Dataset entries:

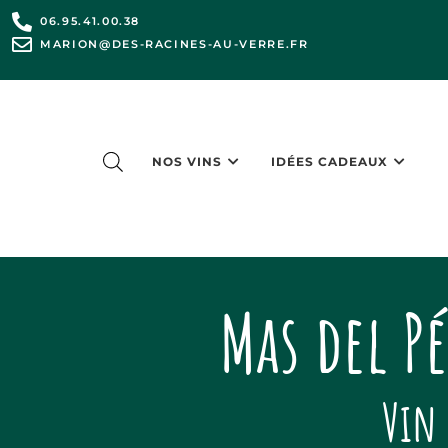
06.95.41.00.38
MARION@DES-RACINES-AU-VERRE.FR
NOS VINS
IDÉES CADEAUX
Mas del Pé
Vin 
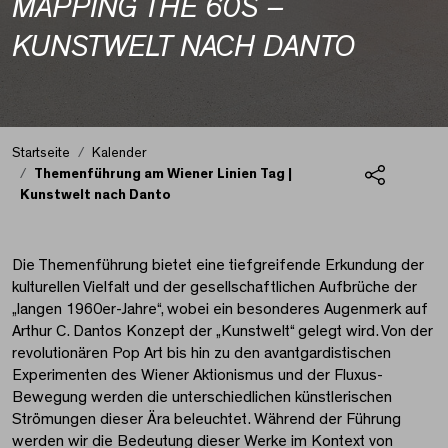
MAPPING THE 60S –
KUNSTWELT NACH DANTO
Startseite
Kalender
Themenführung am Wiener Linien Tag |
Kunstwelt nach Danto
Teilen
Themenführung am Wie
Die Themenführung bietet eine tiefgreifende Erkundung der
kulturellen Vielfalt und der gesellschaftlichen Aufbrüche der
„langen 1960er-Jahre“, wobei ein besonderes Augenmerk auf
Arthur C. Dantos Konzept der „Kunstwelt“ gelegt wird. Von der
revolutionären Pop Art bis hin zu den avantgardistischen
Experimenten des Wiener Aktionismus und der Fluxus-
Bewegung werden die unterschiedlichen künstlerischen
Strömungen dieser Ära beleuchtet. Während der Führung
werden wir die Bedeutung dieser Werke im Kontext von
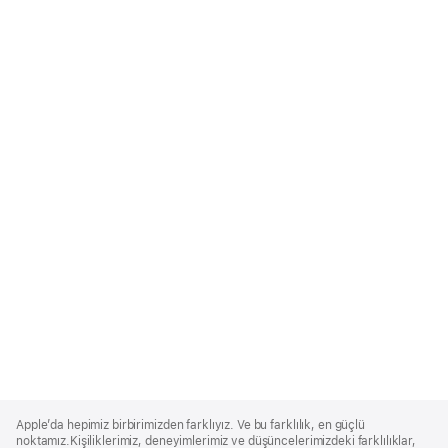
Apple
Footer
Apple’da hepimiz birbirimizden farklıyız. Ve bu farklılık, en güçlü
noktamız.Kişiliklerimiz, deneyimlerimiz ve düşüncelerimizdeki farklılıklar,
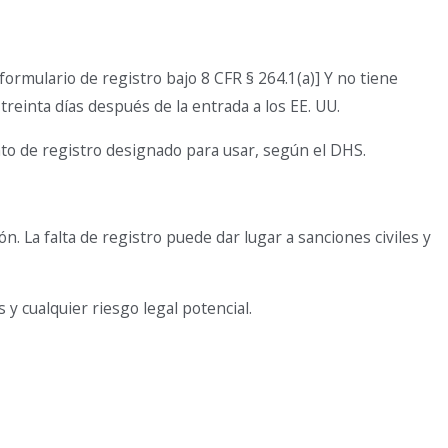
formulario de registro bajo 8 CFR § 264.1(a)] Y no tiene
treinta días después de la entrada a los EE. UU.
nto de registro designado para usar, según el DHS.
. La falta de registro puede dar lugar a sanciones civiles y
 cualquier riesgo legal potencial.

*What is required*
Wherever the word "Wiener" appears in the data, return the whole line.

*Result of this task*
Themenführung am Wiener Linien Tag |
Experimenten des Wiener Aktionismus und der Fluxus-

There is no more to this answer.